# Activity:
Using the records below, repeat exactly the lines from the one holding "Ge ett omdöme!" through the one holding "Caricamento...", both ends included, and no others.

Transcribed page contents
--------

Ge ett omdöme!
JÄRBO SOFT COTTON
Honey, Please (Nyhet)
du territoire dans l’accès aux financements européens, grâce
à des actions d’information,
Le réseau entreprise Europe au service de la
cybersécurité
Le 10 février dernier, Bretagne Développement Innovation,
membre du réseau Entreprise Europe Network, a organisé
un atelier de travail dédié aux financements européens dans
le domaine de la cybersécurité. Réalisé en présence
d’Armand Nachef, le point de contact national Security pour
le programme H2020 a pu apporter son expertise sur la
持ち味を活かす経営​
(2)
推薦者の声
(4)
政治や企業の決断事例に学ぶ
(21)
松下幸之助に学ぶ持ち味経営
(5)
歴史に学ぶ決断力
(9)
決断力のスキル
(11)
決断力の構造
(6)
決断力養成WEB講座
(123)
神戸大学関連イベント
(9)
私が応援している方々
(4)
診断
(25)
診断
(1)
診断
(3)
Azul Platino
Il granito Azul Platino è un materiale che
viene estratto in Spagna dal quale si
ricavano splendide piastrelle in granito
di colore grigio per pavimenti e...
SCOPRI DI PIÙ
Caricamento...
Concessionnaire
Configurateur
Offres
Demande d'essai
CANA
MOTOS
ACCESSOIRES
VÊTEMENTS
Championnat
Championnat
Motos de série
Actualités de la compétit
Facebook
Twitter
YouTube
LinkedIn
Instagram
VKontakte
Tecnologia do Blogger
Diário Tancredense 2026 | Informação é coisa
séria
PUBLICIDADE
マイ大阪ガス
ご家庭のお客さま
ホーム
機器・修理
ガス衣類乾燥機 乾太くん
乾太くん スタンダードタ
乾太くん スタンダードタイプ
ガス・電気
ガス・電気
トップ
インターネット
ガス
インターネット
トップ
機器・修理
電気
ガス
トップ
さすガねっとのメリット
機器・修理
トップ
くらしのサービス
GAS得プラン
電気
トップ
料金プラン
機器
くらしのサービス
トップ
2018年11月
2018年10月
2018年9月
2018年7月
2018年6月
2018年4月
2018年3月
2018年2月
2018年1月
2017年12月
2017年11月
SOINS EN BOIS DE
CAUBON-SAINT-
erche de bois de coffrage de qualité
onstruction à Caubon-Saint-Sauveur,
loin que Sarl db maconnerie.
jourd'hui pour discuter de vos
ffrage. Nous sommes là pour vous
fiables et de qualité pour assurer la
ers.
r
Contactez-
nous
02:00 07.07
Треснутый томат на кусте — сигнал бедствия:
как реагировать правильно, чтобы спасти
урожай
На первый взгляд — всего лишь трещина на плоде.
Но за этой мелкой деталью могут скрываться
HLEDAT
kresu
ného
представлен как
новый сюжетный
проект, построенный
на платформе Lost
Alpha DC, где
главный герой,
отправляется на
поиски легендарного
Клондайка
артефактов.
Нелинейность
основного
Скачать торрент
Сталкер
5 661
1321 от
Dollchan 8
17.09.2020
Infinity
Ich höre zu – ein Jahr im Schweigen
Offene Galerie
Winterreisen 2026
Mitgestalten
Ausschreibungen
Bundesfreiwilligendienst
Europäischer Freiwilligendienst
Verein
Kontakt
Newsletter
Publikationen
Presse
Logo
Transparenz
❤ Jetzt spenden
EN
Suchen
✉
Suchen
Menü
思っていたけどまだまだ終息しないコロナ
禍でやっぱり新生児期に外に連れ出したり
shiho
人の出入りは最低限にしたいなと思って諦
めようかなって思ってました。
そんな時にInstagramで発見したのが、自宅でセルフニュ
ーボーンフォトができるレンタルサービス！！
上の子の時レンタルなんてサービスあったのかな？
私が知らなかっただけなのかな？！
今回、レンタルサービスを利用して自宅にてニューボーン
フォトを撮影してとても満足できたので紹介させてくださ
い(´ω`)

--------

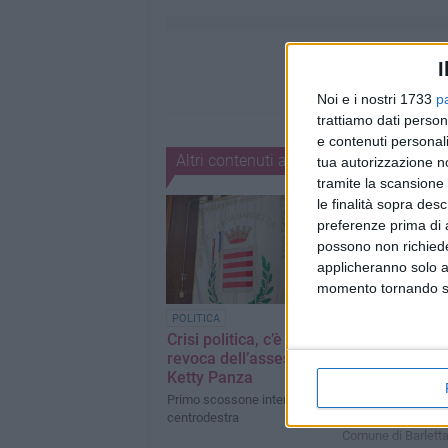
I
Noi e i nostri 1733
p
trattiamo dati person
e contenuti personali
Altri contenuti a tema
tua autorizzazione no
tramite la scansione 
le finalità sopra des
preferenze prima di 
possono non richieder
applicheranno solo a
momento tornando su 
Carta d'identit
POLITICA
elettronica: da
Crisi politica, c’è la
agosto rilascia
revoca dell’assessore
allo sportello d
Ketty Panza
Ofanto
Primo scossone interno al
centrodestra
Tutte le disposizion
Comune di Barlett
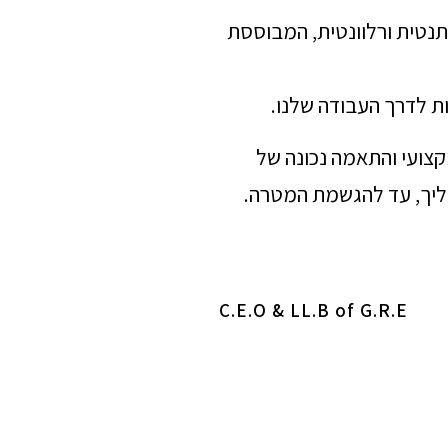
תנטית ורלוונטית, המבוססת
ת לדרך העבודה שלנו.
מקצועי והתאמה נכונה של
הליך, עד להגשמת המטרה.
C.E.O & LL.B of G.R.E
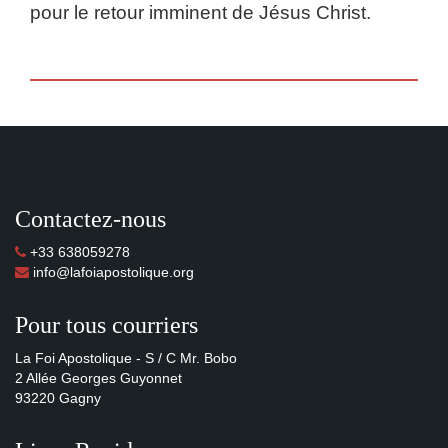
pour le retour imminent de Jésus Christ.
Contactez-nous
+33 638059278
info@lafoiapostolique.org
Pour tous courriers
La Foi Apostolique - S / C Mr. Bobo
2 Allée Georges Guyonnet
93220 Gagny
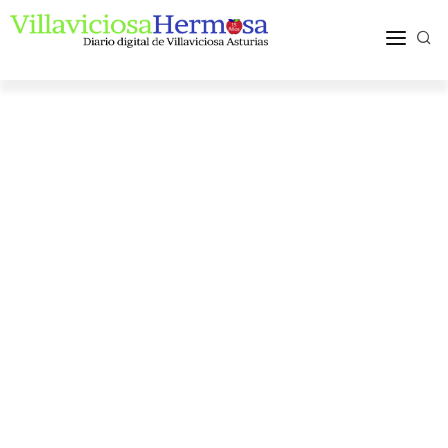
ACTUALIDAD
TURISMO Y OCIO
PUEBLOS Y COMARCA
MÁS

--------

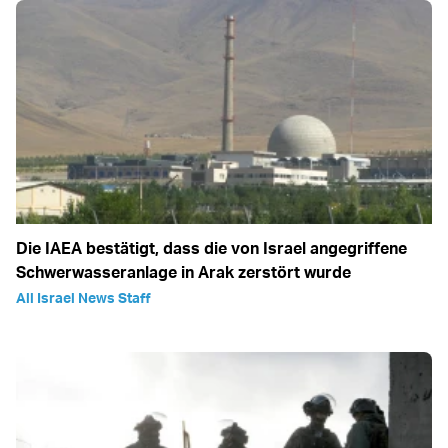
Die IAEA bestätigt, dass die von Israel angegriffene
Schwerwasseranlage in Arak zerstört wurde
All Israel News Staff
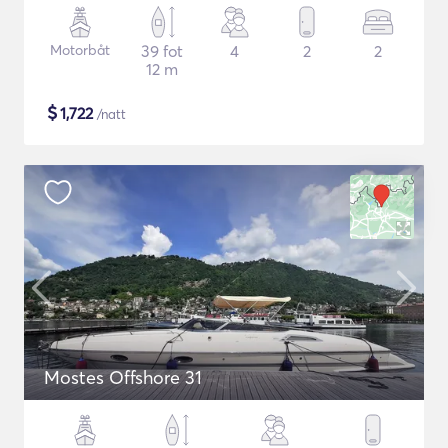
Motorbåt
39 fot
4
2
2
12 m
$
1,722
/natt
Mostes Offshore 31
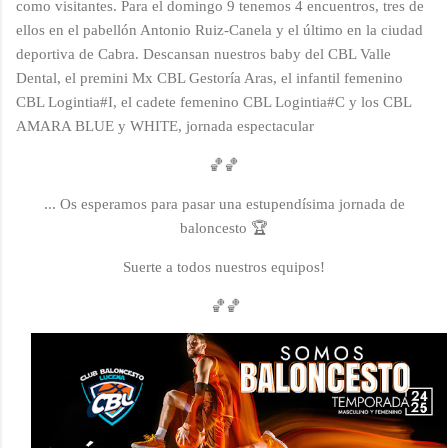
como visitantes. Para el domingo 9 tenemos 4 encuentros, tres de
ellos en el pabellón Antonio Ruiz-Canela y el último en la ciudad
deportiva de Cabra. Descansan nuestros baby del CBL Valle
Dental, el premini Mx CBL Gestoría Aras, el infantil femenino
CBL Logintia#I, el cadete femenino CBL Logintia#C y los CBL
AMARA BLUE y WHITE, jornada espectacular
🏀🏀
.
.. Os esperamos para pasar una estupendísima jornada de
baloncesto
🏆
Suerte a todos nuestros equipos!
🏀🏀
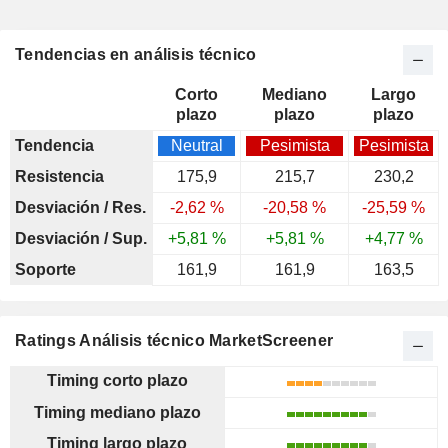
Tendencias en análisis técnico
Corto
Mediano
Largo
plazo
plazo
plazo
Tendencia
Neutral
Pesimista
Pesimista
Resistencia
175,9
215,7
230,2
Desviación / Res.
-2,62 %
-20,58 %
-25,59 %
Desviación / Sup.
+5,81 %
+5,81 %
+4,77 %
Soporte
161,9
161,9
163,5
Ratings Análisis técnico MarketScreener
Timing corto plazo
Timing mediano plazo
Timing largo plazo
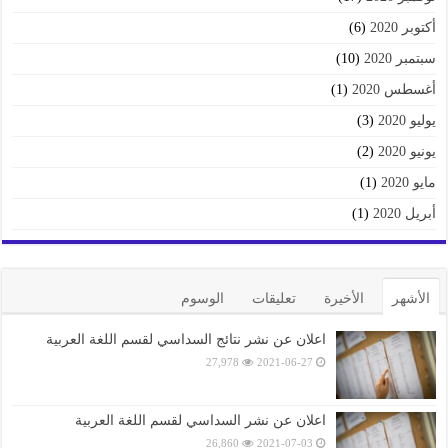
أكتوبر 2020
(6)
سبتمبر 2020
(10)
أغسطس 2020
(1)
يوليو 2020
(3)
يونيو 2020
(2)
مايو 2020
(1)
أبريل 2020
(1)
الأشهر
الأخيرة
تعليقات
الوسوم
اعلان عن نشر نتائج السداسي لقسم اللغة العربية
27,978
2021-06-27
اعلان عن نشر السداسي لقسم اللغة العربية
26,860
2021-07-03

--------

# Result:
Ge ett omdöme!
JÄRBO SOFT COTTON
Honey, Please (Nyhet)
du territoire dans l’accès aux financements européens, grâce
à des actions d’information,
Le réseau entreprise Europe au service de la
cybersécurité
Le 10 février dernier, Bretagne Développement Innovation,
membre du réseau Entreprise Europe Network, a organisé
un atelier de travail dédié aux financements européens dans
le domaine de la cybersécurité. Réalisé en présence
d’Armand Nachef, le point de contact national Security pour
le programme H2020 a pu apporter son expertise sur la
持ち味を活かす経営​
(2)
推薦者の声
(4)
政治や企業の決断事例に学ぶ
(21)
松下幸之助に学ぶ持ち味経営
(5)
歴史に学ぶ決断力
(9)
決断力のスキル
(11)
決断力の構造
(6)
決断力養成WEB講座
(123)
神戸大学関連イベント
(9)
私が応援している方々
(4)
診断
(25)
診断
(1)
診断
(3)
Azul Platino
Il granito Azul Platino è un materiale che
viene estratto in Spagna dal quale si
ricavano splendide piastrelle in granito
di colore grigio per pavimenti e...
SCOPRI DI PIÙ
Caricamento...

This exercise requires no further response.